Linux on the move: the future of portable distros

The future's bright. The future's shiny. The future is Chrome

With the 2.1 release of Moblin, many mainstream distributions have started looking at creating their own versions of Moblin and making these as their netbook contribution. The first distribution we've seen to make the leap to Moblin inclusion was Mandriva.

Its 2010 release packages the full Moblin environment alongside the usual fayre of Gnome and KDE. Installation is as simple as searching for the task-moblin metapackage and installing the result.


From what we've seen of it, Mandriva's Moblin differs very little from the standard version. Both the themes and the default package selection are identical.

But you do have the enormous advantage of being to install other Mandriva packages on your netbook, even if they're not going to be able to use the Clutter features of Moblin or look like typical Moblin applications.

Hot on the heels of the Mandriva release, the Fedora team has also been able to integrate Moblin into its latest release – Fedora 12. This is something of a return to its roots for the Moblin project, as it was initially based on Fedora distribution.

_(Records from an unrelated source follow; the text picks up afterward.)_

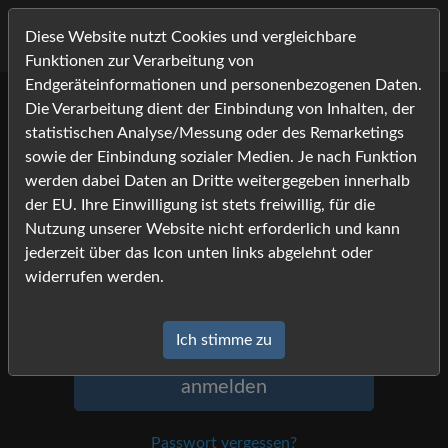
Diese Website nutzt Cookies und vergleichbare
Funktionen zur Verarbeitung von
Endgeräteinformationen und personenbezogenen Daten.
Die Verarbeitung dient der Einbindung von Inhalten, der
Anmeldung
statistischen Analyse/Messung oder des Remarketings
sowie der Einbindung sozialer Medien. Je nach Funktion
Um sich anzumelden, geben Sie Namen
werden dabei Daten an Dritte weitergegeben innerhalb
und Passwort ein, und klicken Sie auf
der EU. Ihre Einwilligung ist stets freiwillig, für die
»anmelden«.
Nutzung unserer Website nicht erforderlich und kann
jederzeit über das Icon unten links abgelehnt oder
Name
widerrufen werden.
Passwort
Ich stimme zu
anmelden
Passwort vergessen?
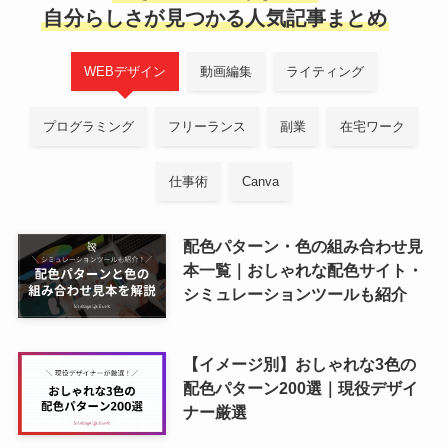
自分らしさが見つかる人気記事まとめ
WEBデザイン
動画編集
ライティング
プログラミング
フリーランス
副業
在宅ワーク
仕事術
Canva
配色パターン・色の組み合わせ見
本一覧｜おしゃれな配色サイト・
シミュレーションツールも紹介
【イメージ別】おしゃれな3色の
配色パターン200選｜現役デザイ
ナー厳選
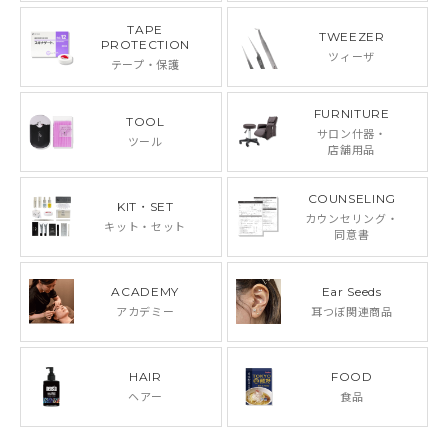
TAPE
TWEEZER
PROTECTION
ツィーザ
テープ・保護
FURNITURE
TOOL
サロン什器・
ツール
店舗用品
COUNSELING
KIT・SET
カウンセリング・
キット・セット
同意書
ACADEMY
Ear Seeds
アカデミー
耳つぼ関連商品
HAIR
FOOD
ヘアー
食品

It also means that there should be better integration between the original Moblin packages and any new ones offered by Fedora, as both distributions are closely matched and inherit some of the same configuration files and layout.

Not to be outdone, OpenSUSE is also bundling Moblin into its main distribution tree, and there are community packages you can install for the last couple of releases. But rather than make it available for general consumption, Novell would rather sell its Moblin integration to netbook manufacturers directly.

Even more Ubuntu

As UNR is built on Ubuntu, it's highly likely that we'll see almost as many UNR respins as we have for the parent distribution. We've already seen one example in Jolicloud, and we'd put money on many community distributions, such as Linux Mint or Crunchbang offering a UNR overhaul alongside their standard desktop installations.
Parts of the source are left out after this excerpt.